Сходство лучших картин конца 50-х можно сравнить со сходством икон — разных и в то же время довлеющих к некоему единому канону. Но, собственно, все это и есть неосознанный прорыв к Богу.
Это было открытие. Великое открытие советского кинематографа ХХ века. Впервые возникает сюжет погружения в бездну и преодоления ее. В бездну, проходя сквозь которую, человек восходит на новые уровни в осмыслении бытия. И — просветляется душа. А может, здесь-то она и рождается. Цена обретения личности — трагедия. Трагедия и даже смерть.
Калатозов, Чухрай, Бондарчук, Алов и Наумов. Их фильмы можно воспринять во всей глубине, если вычитать за поиском правды дискурс богоискательства. И неизвестно, чего в их произведениях больше — нравственного пафоса или затаенной, подспудной рефлексии.
Сегодня, пересматривая эти фильмы, задаешься вопросами: что такое крестный путь в стране атеизма? Что обретает человек, пройдя его? И духовный ли это путь? Но задавались ли подобными вопросами авторы?
Да, они совершали прорыв к Богу, но на языческом, досознательном уровне. Новый мир и новые смыслы рождались как будто помимо воли авторов, еще не определившихся в своем отношении к ним. Почему, например, прощают Веронику — прощают за все, даже за измену? Почему Соколов — типичный, настоящий (чуть ли не идеальный) русский человек? Какой он — простой или непростой, сломленный или не сломленный жизнью?

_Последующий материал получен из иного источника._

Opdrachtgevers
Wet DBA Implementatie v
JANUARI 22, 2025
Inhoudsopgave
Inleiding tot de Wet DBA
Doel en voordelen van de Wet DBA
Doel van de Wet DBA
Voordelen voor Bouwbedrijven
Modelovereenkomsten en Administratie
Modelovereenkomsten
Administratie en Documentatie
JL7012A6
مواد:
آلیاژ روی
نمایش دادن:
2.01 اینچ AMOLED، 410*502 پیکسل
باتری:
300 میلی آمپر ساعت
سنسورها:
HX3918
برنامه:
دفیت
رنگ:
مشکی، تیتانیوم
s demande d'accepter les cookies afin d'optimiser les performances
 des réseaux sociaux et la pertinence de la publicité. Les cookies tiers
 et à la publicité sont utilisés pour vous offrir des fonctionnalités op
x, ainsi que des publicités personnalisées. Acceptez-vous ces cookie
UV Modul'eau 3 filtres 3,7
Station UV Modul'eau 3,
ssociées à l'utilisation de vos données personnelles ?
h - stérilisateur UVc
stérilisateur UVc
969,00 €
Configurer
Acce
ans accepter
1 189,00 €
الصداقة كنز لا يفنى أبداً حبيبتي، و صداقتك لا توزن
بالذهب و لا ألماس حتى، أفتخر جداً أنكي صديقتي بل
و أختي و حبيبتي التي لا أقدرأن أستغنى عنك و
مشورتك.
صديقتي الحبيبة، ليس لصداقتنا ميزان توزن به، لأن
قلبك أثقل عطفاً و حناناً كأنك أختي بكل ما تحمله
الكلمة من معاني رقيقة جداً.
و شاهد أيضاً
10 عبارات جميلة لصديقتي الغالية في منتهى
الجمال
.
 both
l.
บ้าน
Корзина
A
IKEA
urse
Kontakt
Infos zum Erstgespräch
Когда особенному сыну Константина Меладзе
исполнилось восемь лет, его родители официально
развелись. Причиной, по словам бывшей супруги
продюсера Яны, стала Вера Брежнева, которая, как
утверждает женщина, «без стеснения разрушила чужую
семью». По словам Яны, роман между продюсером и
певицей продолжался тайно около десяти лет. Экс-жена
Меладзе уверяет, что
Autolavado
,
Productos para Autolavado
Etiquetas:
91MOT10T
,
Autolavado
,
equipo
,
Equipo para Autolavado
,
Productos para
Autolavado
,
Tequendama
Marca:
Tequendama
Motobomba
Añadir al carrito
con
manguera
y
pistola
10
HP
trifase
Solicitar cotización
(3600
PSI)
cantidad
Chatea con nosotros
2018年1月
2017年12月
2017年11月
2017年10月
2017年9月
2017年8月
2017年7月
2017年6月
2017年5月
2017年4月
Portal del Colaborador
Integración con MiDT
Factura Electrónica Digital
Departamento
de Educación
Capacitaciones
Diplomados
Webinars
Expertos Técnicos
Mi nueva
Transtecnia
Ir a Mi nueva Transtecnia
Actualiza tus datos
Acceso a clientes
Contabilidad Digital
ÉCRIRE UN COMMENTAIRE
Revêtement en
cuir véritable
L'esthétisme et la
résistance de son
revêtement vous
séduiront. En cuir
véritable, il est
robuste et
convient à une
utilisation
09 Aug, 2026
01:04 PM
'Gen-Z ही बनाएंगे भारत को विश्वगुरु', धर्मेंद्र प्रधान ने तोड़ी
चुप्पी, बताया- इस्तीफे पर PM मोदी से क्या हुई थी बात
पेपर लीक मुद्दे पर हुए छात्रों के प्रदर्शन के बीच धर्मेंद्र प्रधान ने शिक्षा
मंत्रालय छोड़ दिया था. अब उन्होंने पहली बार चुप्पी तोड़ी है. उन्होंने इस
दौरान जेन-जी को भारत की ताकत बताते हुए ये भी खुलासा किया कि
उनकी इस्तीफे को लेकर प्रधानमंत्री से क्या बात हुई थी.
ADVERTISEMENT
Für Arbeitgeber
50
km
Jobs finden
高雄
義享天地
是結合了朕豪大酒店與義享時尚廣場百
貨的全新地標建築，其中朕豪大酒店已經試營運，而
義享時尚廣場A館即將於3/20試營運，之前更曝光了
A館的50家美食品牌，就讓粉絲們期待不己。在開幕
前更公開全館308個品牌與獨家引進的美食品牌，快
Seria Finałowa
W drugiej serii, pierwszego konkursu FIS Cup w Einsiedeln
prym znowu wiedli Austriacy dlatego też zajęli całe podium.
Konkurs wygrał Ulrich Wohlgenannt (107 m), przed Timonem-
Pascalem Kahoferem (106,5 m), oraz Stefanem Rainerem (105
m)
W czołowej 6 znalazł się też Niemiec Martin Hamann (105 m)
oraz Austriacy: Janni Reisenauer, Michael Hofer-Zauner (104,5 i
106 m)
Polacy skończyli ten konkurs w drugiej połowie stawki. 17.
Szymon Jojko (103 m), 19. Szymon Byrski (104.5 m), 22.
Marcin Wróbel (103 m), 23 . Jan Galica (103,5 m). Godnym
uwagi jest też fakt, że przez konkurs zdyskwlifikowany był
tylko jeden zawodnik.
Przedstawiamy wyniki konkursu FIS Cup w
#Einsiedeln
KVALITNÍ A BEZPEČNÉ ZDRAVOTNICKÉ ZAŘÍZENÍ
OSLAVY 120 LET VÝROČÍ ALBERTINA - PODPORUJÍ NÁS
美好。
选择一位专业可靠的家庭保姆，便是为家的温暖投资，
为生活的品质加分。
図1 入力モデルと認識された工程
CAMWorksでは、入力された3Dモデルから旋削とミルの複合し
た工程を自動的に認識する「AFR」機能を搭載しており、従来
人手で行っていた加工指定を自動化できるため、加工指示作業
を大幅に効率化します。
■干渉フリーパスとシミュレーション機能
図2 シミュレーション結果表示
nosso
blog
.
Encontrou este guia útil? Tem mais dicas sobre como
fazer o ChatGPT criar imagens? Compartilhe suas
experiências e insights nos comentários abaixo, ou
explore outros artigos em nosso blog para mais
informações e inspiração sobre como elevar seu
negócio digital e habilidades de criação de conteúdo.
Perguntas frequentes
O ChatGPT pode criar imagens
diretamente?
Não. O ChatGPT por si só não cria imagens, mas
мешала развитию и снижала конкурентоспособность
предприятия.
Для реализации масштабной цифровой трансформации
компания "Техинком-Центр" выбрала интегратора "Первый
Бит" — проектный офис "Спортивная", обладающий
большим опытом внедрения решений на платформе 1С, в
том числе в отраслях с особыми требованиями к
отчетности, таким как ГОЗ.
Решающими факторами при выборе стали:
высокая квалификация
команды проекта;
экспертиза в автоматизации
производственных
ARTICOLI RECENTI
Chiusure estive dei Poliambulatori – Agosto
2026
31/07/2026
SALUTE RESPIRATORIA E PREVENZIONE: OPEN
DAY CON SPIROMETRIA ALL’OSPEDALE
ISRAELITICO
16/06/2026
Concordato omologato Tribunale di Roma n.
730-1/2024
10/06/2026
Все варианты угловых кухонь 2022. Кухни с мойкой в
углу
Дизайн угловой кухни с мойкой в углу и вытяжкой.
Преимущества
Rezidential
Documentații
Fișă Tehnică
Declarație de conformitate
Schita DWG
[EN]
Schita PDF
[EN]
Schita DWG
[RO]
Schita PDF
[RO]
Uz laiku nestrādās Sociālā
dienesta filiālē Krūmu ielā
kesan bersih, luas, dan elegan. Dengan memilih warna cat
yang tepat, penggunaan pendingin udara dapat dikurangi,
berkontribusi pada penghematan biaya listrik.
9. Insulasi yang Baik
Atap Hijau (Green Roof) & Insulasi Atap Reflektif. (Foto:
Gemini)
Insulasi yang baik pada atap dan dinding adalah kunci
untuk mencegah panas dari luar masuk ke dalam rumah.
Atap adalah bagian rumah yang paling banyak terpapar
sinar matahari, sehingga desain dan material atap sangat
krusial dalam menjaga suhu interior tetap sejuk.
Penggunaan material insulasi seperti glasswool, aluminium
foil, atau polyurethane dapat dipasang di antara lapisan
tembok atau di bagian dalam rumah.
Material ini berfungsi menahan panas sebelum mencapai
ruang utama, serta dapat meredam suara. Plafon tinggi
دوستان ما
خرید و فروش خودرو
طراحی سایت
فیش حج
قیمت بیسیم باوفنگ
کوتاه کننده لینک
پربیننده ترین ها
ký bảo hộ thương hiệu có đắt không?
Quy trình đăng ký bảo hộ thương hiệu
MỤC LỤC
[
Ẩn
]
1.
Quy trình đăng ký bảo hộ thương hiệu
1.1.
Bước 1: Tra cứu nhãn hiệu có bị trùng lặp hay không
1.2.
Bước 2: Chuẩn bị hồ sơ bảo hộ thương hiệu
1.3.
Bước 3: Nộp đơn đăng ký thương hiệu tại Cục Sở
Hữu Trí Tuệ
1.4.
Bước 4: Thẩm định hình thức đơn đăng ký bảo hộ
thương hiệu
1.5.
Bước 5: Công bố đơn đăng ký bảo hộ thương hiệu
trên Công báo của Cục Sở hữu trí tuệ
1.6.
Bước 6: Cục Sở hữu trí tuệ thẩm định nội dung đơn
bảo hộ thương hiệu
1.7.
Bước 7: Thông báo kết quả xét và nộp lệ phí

Как ни странно, именно двойственность и делает эти фильмы шедеврами. Ибо впервые в советском кино возникают неодномерные, неоднозначные, а главное, непознанные и непознаваемые до конца герои. ‹…›
Финальный кадр «Журавлей» — взгляд на небо, в «Судьбе человека» — уход от камеры вдаль по земной горизонтали, в «Балладе о солдате» — взгляд с небес на землю. Иными словами, Вероника в финале обретает возможность увидеть Бога, Соколов удаляется от нас в открывшийся ему большой мир, жизнь Алеши Скворцова поверена высшим, горним взглядом. Взгляд сей — взгляд камеры сверху — начнет неотступно преследовать режиссеров 50-х годов, не давая им покоя. И напрочь исчезнет в середине 60-х, когда вместо рассеянного кружения в пространстве, которое предстоит вдохновить и осмыслить, взгляд будет обращен в глубь самого человека, стремящегося к осмыслению себя в мире.
Шпагин А. Религия войны. Субъективные заметки о богоискательстве в военном кинематографе // Искусство кино. 2005. № 5.